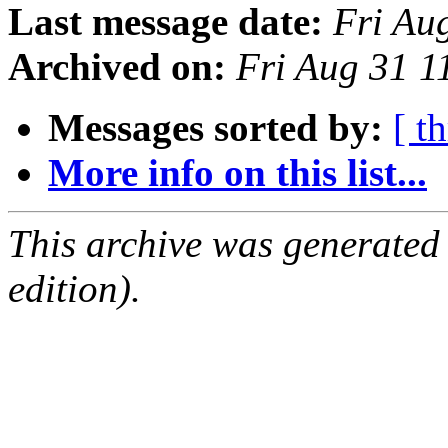
Last message date:
Fri Au
Archived on:
Fri Aug 31 1
Messages sorted by:
[ t
More info on this list...
This archive was generated
edition).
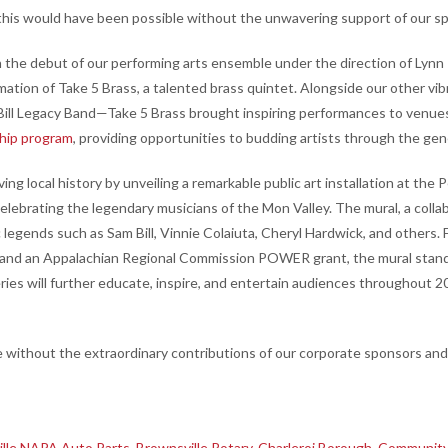
this would have been possible without the unwavering support of our sp
 the debut of our performing arts ensemble under the direction of Lynn
mation of Take 5 Brass, a talented brass quintet. Alongside our other 
 Bill Legacy Band—Take 5 Brass brought inspiring performances to venue
ship program
, providing opportunities to budding artists through the gen
ing local history by unveiling a remarkable public art installation at th
lebrating the legendary musicians of the Mon Valley. The mural, a collab
c legends such as Sam Bill, Vinnie Colaiuta, Cheryl Hardwick, and othe
, and an Appalachian Regional Commission POWER grant, the mural stands
es will further educate, inspire, and entertain audiences throughout 2
without the extraordinary contributions of our corporate sponsors and 
lle NAPA Auto Parts
,
Brownsville Rotary
,
Charleroi Borough
,
Community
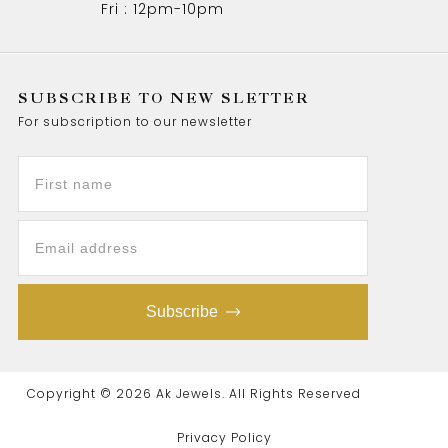
Fri : 12pm-10pm
SUBSCRIBE TO NEW SLETTER
For subscription to our newsletter
Subscribe
Copyright © 2026 Ak Jewels. All Rights Reserved
Privacy Policy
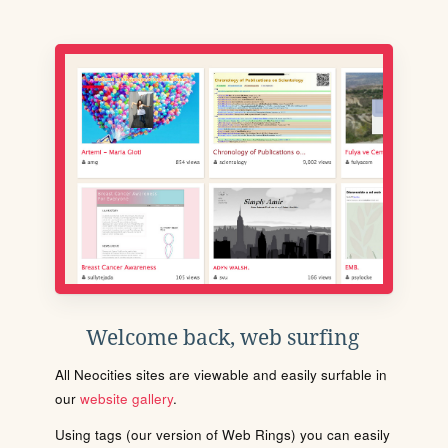
Welcome back, web surfing
All Neocities sites are viewable and easily surfable in
our
website gallery
.
Using tags (our version of Web Rings) you can easily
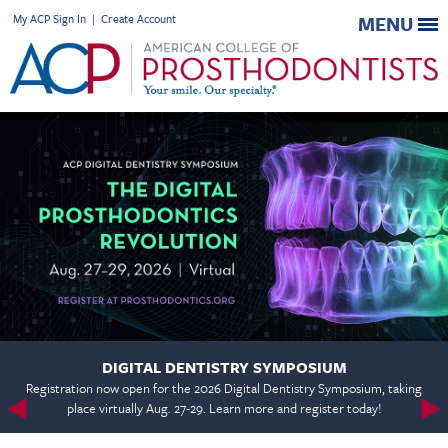
My ACP Sign In
|
Create Account
MENU
DIGITAL DENTISTRY SYMPOSIUM
Registration now open for the 2026 Digital Dentistry Symposium, taking
place virtually Aug. 27-29. Learn more and register today!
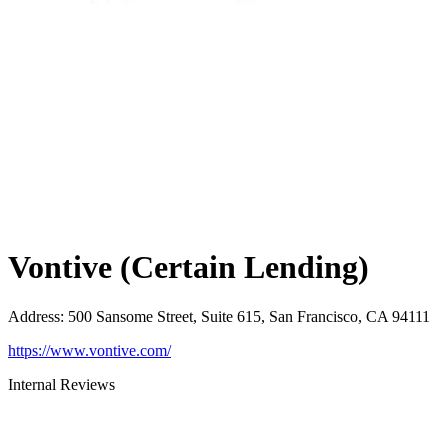
Vontive (Certain Lending)
Address
:
500 Sansome Street, Suite 615, San Francisco, CA 94111
https://www.vontive.com/
Internal Reviews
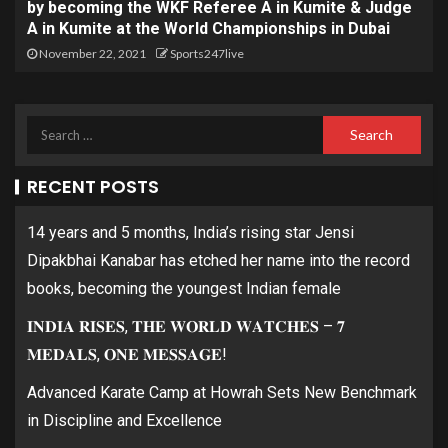
by becoming the WKF Referee A in Kumite & Judge
A in Kumite at the World Championships in Dubai
November 22, 2021
Sports247live
RECENT POSTS
14 years and 5 months, India’s rising star Jensi
Dipakbhai Kanabar has etched her name into the record
books, becoming the youngest Indian female
𝐈𝐍𝐃𝐈𝐀 𝐑𝐈𝐒𝐄𝐒, 𝐓𝐇𝐄 𝐖𝐎𝐑𝐋𝐃 𝐖𝐀𝐓𝐂𝐇𝐄𝐒 – 𝟕
𝐌𝐄𝐃𝐀𝐋𝐒, 𝐎𝐍𝐄 𝐌𝐄𝐒𝐒𝐀𝐆𝐄!
Advanced Karate Camp at Howrah Sets New Benchmark
in Discipline and Excellence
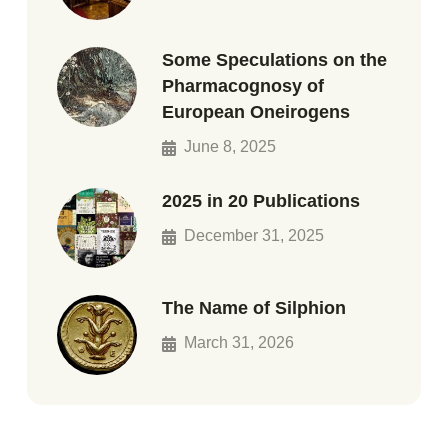
Some Speculations on the
Pharmacognosy of
European Oneirogens
June 8, 2025
2025 in 20 Publications
December 31, 2025
The Name of Silphion
March 31, 2026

════════════════

* [Your instructions]
Having removed the pictures, write out the records exactly as they stand.

* [Response]
Last message date:
Fri Au
Archived on:
Fri Aug 31 1
Messages sorted by:
[ t
More info on this list...
This archive was generated
edition).
this would have been possible without the unwavering support of our sp
 the debut of our performing arts ensemble under the direction of Lynn
mation of Take 5 Brass, a talented brass quintet. Alongside our other 
 Bill Legacy Band—Take 5 Brass brought inspiring performances to venue
ship program
, providing opportunities to budding artists through the gen
ing local history by unveiling a remarkable public art installation at th
lebrating the legendary musicians of the Mon Valley. The mural, a collab
c legends such as Sam Bill, Vinnie Colaiuta, Cheryl Hardwick, and othe
, and an Appalachian Regional Commission POWER grant, the mural stands
es will further educate, inspire, and entertain audiences throughout 2
without the extraordinary contributions of our corporate sponsors and 
lle NAPA Auto Parts
,
Brownsville Rotary
,
Charleroi Borough
,
Community
Fri : 12pm-10pm
SUBSCRIBE TO NEW SLETTER
For subscription to our newsletter
Subscribe
Copyright © 2026 Ak Jewels. All Rights Reserved
Privacy Policy
Welcome back, web surfing
All Neocities sites are viewable and easily surfable in
our
website gallery
.
Using tags (our version of Web Rings) you can easily
My ACP Sign In
|
Create Account
MENU
DIGITAL DENTISTRY SYMPOSIUM
Registration now open for the 2026 Digital Dentistry Symposium, taking
place virtually Aug. 27-29. Learn more and register today!
Vontive (Certain Lending)
Address
:
500 Sansome Street, Suite 615, San Francisco, CA 94111
https://www.vontive.com/
Internal Reviews
by becoming the WKF Referee A in Kumite & Judge
A in Kumite at the World Championships in Dubai
November 22, 2021
Sports247live
RECENT POSTS
14 years and 5 months, India’s rising star Jensi
Dipakbhai Kanabar has etched her name into the record
books, becoming the youngest Indian female
𝐈𝐍𝐃𝐈𝐀 𝐑𝐈𝐒𝐄𝐒, 𝐓𝐇𝐄 𝐖𝐎𝐑𝐋𝐃 𝐖𝐀𝐓𝐂𝐇𝐄𝐒 – 𝟕
𝐌𝐄𝐃𝐀𝐋𝐒, 𝐎𝐍𝐄 𝐌𝐄𝐒𝐒𝐀𝐆𝐄!
Advanced Karate Camp at Howrah Sets New Benchmark
in Discipline and Excellence
Some Speculations on the
Pharmacognosy of
European Oneirogens
June 8, 2025
2025 in 20 Publications
December 31, 2025
The Name of Silphion
March 31, 2026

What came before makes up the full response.